ДЖУЛИЯ. Ужин в постель.
НАСОНКИН (садясь на
постели). Джул, а я ведь всё мечтаю
угостить тебя твоим любимым блюдом — «французским тостом». В Интернете
выискал… Всё у меня есть или достать могу: и сливочное масло, и яблоки,
и сахар, и яйца, и молоко, и даже сахарная пудра… А вот что такое
«круассаны», коих надо четыре штуки, — хоть убей, нигде узнать не могу
ДЖУЛИЯ (смеётся).
Глупый! Это — обыкновенные французские
булочки… Я, и правда, их люблю — когда свежие, с хрустящей корочкой…

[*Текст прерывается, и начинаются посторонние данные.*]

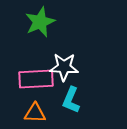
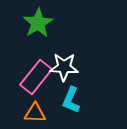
green star: moved 2 px left, 1 px down; rotated 8 degrees counterclockwise
pink rectangle: moved 2 px up; rotated 48 degrees counterclockwise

Чтобы в следующий раз, как миленький, угостил меня круассанами с
яблоками! (Поднимает руку, чтобы
поправить волосы.)
НАСОНКИН (шутливо
вытягиваясь и козыряя). Есть! (Быстро
наклоняется и целует-чмокает её левую грудь, приоткрывшуюся в вырезе
рубашки.)
ДЖУЛИЯ (прикрыв
ладошкой место поцелуя). А кстати, ты не
знаешь, Колья, куда подевался мой лифчик?
НАСОНКИН (делая лицо
валенком). Какой лифчик? Не знаю я
никакого лифчика! Что я, пацан какой, что ли, лифчики тырить! Может, он
куда за диван завалился, может, под подушкой остался… Ха, лифчик!.. Вы,
между прочим, Джулия Уолтеровна, как нам отлично известно, в
манхэттенском закрытом клубе «Хогз энд Хайферс» (если я правильно
произношу) сняли и подарили хозяину в коллекцию личных вещей
голливудских знаменитостей, вот именно, свой лифчик!.. И не стыдно?
ДЖУЛИЯ. Вау! Какие гадости ты про меня знаешь! А ведь
после того случая и поползла сплетня, будто я голышом на столе в ночном
клубе танцевала… Никаким не голышом! Сняла лифчик скромно, за дверью, в
пустой комнате… Что, я виновата, да, если традиция такая?
НАСОНКИН. Ну, вот, сейчас мы, опять, как в «Ноттинг
Хилл», разыграем сцену: ты будешь каяться в грехах молодости, я — тебя
успокаивать… Знаешь, мы с тобой, наверное, так от кино никогда и не
уйдём!
ДЖУЛИЯ. Да-а-а… От кино не уйти… Ты знаешь, а я ведь
вообще не понимаю — живу я или снимаюсь в каком-то непрерывном сериале…
Другие актёры, смотрю, всё время как перед объективом, даже когда не
снимаются, а я, наоборот, про камеры вообще забываю даже на площадке…
Не представляю, как это ИГРАТЬ роль… (Смеётся.)
Помню, даже напугала
Ричарда в «Красотке», ну, в той сцене, где я ему ширинку расстёгиваю:
он, бедный, аж отталкивать меня начал…
НАСОНКИН (криво
усмехаясь). А что, если б не оттолкнул?
ДЖУЛИЯ. Колья, ты смешной! Но раз тебе так интересно —
отвечу: я бы, конечно, и сама потом остановилась, но обнажила бы конец
Гира перед камерой до конца — это уж точно! (Заливается смехом.)
НАСОНКИН (в восторгом).
Я вот вспомнил, Фёдор Михайлович
сказал однажды: хочешь узнать человека до конца — посмотри, как он
смеётся… И ещё, Джул (Вскакивает от возбуждения.), вот что я подумал:
тебе же надо играть женщин Достоевского! Да, да! Настеньку!.. Полину!..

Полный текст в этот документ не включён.